Au débarcadère de Boulbinet, c’est déjà la crise. Pratiquement, toutes les pirogues sont à quai. Seuls quelques insulaires s’en servent pour regagner les îles. Les piroguiers ne comptent pas rester les bras croisés face à la décision du ministre. La mesure affecte leur gagne-pain, à cause d’un manque criant de clientèle. A distance, on entend : « Kassa 5 000 francs ! Soro 10 000 francs ! Monter, bouger ». A part les pêcheurs et les acheteurs du poisson ou de glace pour la conservation, nul voyageur n’est visible. Alhassane Sylla, piroguier, n’a effectué aucun voyage depuis le matin. Il enrage. « Nous travaillons ici depuis des années. C’est pendant les périodes de fête que nous avons plus de clientèle. Cette année, ce n’est pas le cas. Nous avons des familles à nourrir. On nous demande de fermer pour éviter des naufrages. Pourtant, les accidents arrivent à n’importe qui. Ils veulent seulement récupérer nos clients, comme ils n’ont rien à faire ».

A l’interdiction de convoyer des passagers sur les îles s’ajoute le problème de car-brûlant. La reprise de la vente de l’essence dans les stations-services s’est accompagnée d’une interdiction formelle de servir dans les bidons. Une situation que vivent très mal les piroguiers, accusés de revendre le carburant au marché noir. Ce qu’ils démentent catégoriquement : « Nos pirogues ne peuvent pas aller à la station. Nous sommes obligés d’envoyer les bidons. Ils refusent de nous servir juste pour freiner nos activités alors que nous payons des taxes », rouspète Alhassane Sylla. Malgré cette pénurie, le tarif de la traversée reste le même au port de Boulbinet.

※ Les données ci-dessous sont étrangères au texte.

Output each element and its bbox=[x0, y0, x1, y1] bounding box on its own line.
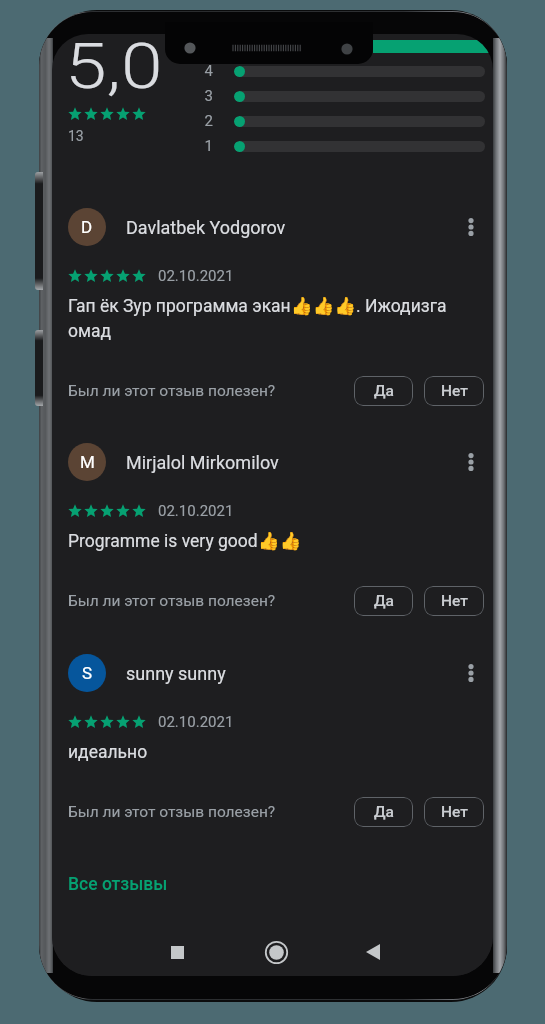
staticText: Да bbox=[374, 592, 394, 610]
staticText: Все отзывы bbox=[68, 874, 168, 895]
staticText: 02.10.2021 bbox=[158, 502, 234, 520]
button[interactable]: More options bbox=[452, 654, 490, 692]
staticText: Нет bbox=[441, 803, 468, 821]
staticText: Programme is very good👍👍 bbox=[68, 531, 450, 552]
button[interactable]: Нет bbox=[424, 376, 484, 406]
staticText: Был ли этот отзыв полезен? bbox=[68, 592, 276, 610]
staticText: Был ли этот отзыв полезен? bbox=[68, 382, 276, 400]
staticText: 4 bbox=[197, 62, 213, 80]
button[interactable]: More options bbox=[452, 443, 490, 481]
button[interactable]: Все отзывы bbox=[58, 864, 178, 905]
staticText: sunny sunny bbox=[126, 663, 226, 684]
button[interactable]: M bbox=[52, 443, 493, 481]
button[interactable]: D bbox=[52, 208, 493, 246]
staticText: Был ли этот отзыв полезен? bbox=[68, 803, 276, 821]
button[interactable]: Home bbox=[254, 930, 298, 974]
button[interactable]: Да bbox=[354, 586, 413, 616]
staticText: 2 bbox=[197, 112, 213, 130]
button[interactable]: More options bbox=[452, 208, 490, 246]
button[interactable]: Back bbox=[351, 930, 395, 974]
button[interactable]: S bbox=[52, 654, 493, 692]
button[interactable]: Нет bbox=[424, 586, 484, 616]
staticText: Нет bbox=[441, 592, 468, 610]
staticText: Mirjalol Mirkomilov bbox=[126, 452, 279, 473]
button[interactable]: Recents bbox=[155, 930, 199, 974]
staticText: 3 bbox=[197, 87, 213, 105]
staticText: 1 bbox=[197, 137, 213, 155]
staticText: Нет bbox=[441, 382, 468, 400]
staticText: 02.10.2021 bbox=[158, 267, 234, 285]
staticText: Да bbox=[374, 803, 394, 821]
staticText: M bbox=[80, 452, 95, 472]
button[interactable]: Да bbox=[354, 797, 413, 827]
staticText: D bbox=[81, 217, 93, 237]
staticText: идеально bbox=[68, 742, 450, 763]
staticText: Да bbox=[374, 382, 394, 400]
staticText: S bbox=[82, 663, 93, 683]
staticText: Davlatbek Yodgorov bbox=[126, 217, 286, 238]
staticText: 02.10.2021 bbox=[158, 713, 234, 731]
staticText: 5,0 bbox=[65, 34, 163, 104]
button[interactable]: Нет bbox=[424, 797, 484, 827]
staticText: 13 bbox=[68, 128, 84, 144]
staticText: Гап ёк Зур программа экан👍👍👍. Ижодизга о… bbox=[68, 296, 450, 341]
button[interactable]: Да bbox=[354, 376, 413, 406]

En attendant la dérogation

L’essencerie érigée à quelques mètres du débarcadère est fermée, Mamadou Djan Barry en est le gérant. De son bureau, il observe les clients qui errent avec des bidons en quête de car-brûlant. Il dit avoir au moins 15 000 litres en stock. Il a dépoté une citerne de 20 000 litres la veille, mais impossible de servir même les engins roulants. « Dès que nous ouvrons, ils nous envahissent. Si on refuse de servir dans les bidons, ils manifestent », se justifie-t-il. Responsable de la station-service, il dit avoir plaidé pour la cause de ses clients piroguiers. « J’ai passé des coups de fil pour tenter de convaincre les responsables de la Société nationale du pétrole, vu notre positionnement géographique. Ils me disent que l’ordre vient du ministre. En attendant, ils doivent garder leur mal en patience ».